Se un ciclista decide di acquistare un CF, se non lo fa per “moda”, ma vuole sfruttare al meglio le sue funzioni, deve effettuare almeno una volta un test della soglia anaerobica. La frequenza cardiaca alla SA è piuttosto stabile nel tempo, però ogni 3-4 anni (come minimo) sarebbe utile ricontrollare con un nuovo test (ogni anno, specie dopo i 35 anni di età, può diminuire di 1-2 battiti la frequenza massimale e di conseguenza anche quella della SA).

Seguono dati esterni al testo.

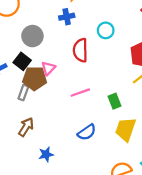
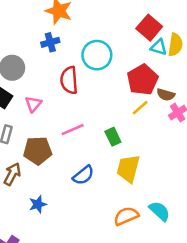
cyan circle: (106, 30) -> (97, 55), size x1.5
brown pentagon: (35, 78) -> (38, 151), moved

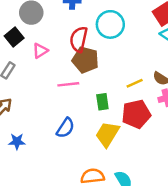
red pentagon: (143, 80) -> (136, 114), moved
brown pentagon: (38, 151) -> (85, 60), moved
blue semicircle: (83, 175) -> (65, 128), turned -35

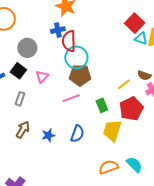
cyan circle: (110, 24) -> (76, 57), moved
red semicircle: (79, 39) -> (69, 41), moved
blue star: (17, 142) -> (48, 135), moved

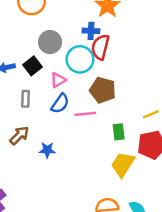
cyan circle: (76, 57) -> (80, 59), moved
gray rectangle: (20, 99) -> (26, 99), turned -32
blue semicircle: (77, 134) -> (60, 104), moved

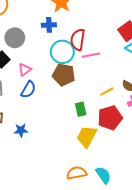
red semicircle: (100, 47) -> (78, 40), moved
cyan circle: (80, 59) -> (62, 52), moved
pink line: (85, 114) -> (91, 55), moved

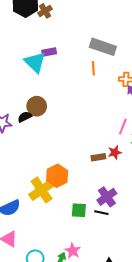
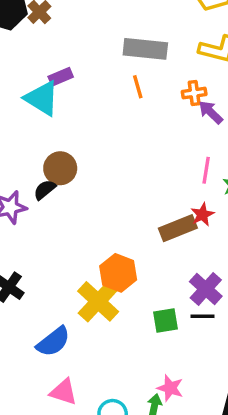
brown rectangle: (98, 157) -> (178, 228), size x1.5

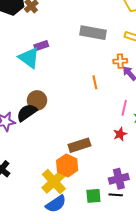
orange line: (138, 87) -> (95, 82), moved
black semicircle: (45, 190) -> (27, 113), size x1.5
brown rectangle: (178, 228) -> (79, 145), moved
purple cross: (206, 289) -> (119, 179), turned 30
blue semicircle: (53, 342) -> (56, 204), moved

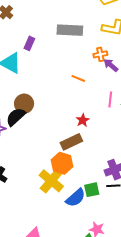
purple rectangle: (41, 46) -> (29, 43), moved, turned -40
orange line: (95, 82) -> (78, 78), turned -48
red star: (120, 134) -> (83, 120), moved
blue semicircle: (56, 204) -> (76, 198), moved

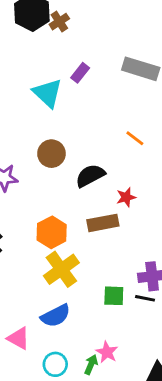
black semicircle: (16, 117) -> (90, 176), moved
orange hexagon: (62, 163) -> (52, 232), moved
blue semicircle: (76, 198) -> (56, 316), moved

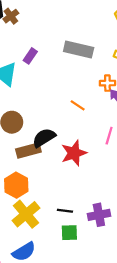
red star: (126, 197) -> (74, 153), size x1.6
brown rectangle: (103, 223) -> (28, 150), moved
black line: (145, 298) -> (65, 211), moved

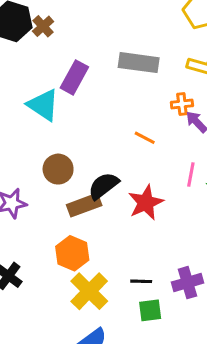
purple rectangle: (30, 56) -> (74, 77), size x1.5

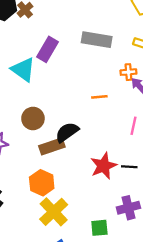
orange line: (145, 138) -> (99, 97), turned -35
red star: (146, 203) -> (104, 166), moved
black line: (141, 281) -> (129, 167), moved

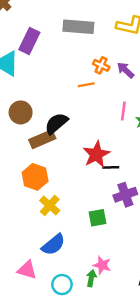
orange cross: (128, 72) -> (101, 65), moved, turned 35
black line: (129, 167) -> (111, 167), moved
yellow cross: (54, 212) -> (50, 205), size x0.7

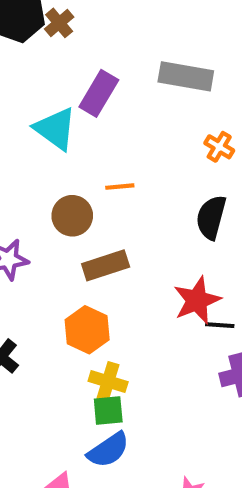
orange line: (86, 85) -> (120, 187), moved
black semicircle: (56, 123) -> (211, 217), moved, turned -40
yellow cross: (50, 205) -> (108, 381), turned -30
green square: (98, 218) -> (108, 411), moved

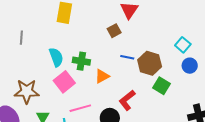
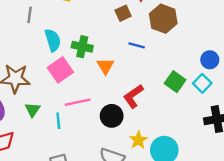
gray line: (21, 38) -> (30, 15), moved
cyan square: (183, 45) -> (202, 83), moved
brown hexagon: (150, 63) -> (163, 19), moved
orange triangle: (102, 76) -> (106, 66), turned -35

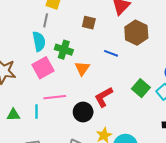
brown square: (123, 13) -> (89, 23), moved, turned 32
gray line: (30, 15) -> (46, 20), moved
green triangle: (32, 110) -> (13, 115), moved, turned 48

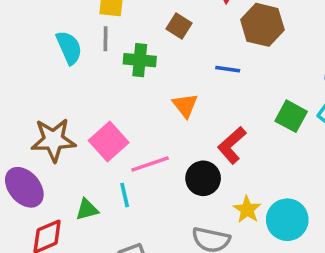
brown square: (89, 23) -> (179, 26), turned 32
cyan semicircle: (39, 41) -> (69, 48), moved
green cross: (64, 50) -> (140, 60), moved
pink square: (43, 68) -> (109, 141), moved

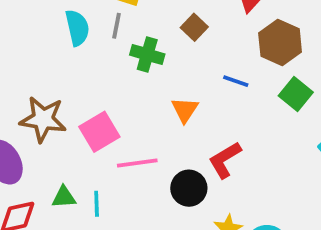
green square: (291, 116) -> (296, 94), moved
cyan line: (125, 195) -> (97, 204), moved

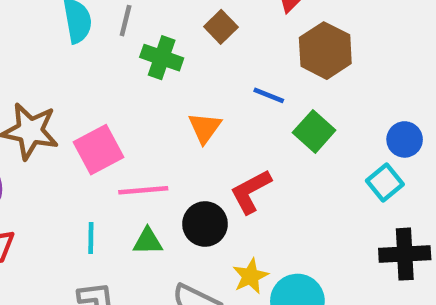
green square: (296, 94) -> (314, 131), moved
green triangle: (64, 197) -> (148, 241), moved

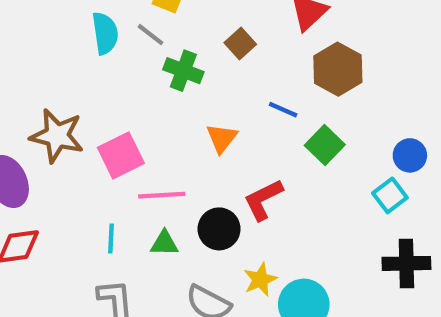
gray line: (126, 21) -> (150, 35), turned -68

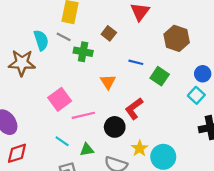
brown hexagon: (338, 69) -> (177, 38), moved
brown star: (57, 136) -> (22, 63), moved
cyan line: (111, 238) -> (62, 141), turned -48
green triangle: (164, 243) -> (87, 150), moved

Per i corridori più evoluti è utile ripetere il test anche varie volte durante la stagione agonistica perché, pur rimanendo stabile la frequenza varia la potenza della SA (solitamente espressa in Watt) ed anche pochi Watt (es.:5) in più o in meno ci danno delle indicazioni utili sul miglioramento o sul decremento della performance dell’atleta.

Presso l’Istituto di Medicina dello Sport di Firenze viene utilizzato il cicloergometro della SRM che, oltre ad avere una calibrazione dei Watt perfetta, permette di riprodurre alla perfezione la posizione del ciclista sulla propria bici, grazie a dei supporti millimetrici per sella, manubrio, pedivella e grazie ad un sistema frenante che riproduce una pedalata “rotonda” come su strada.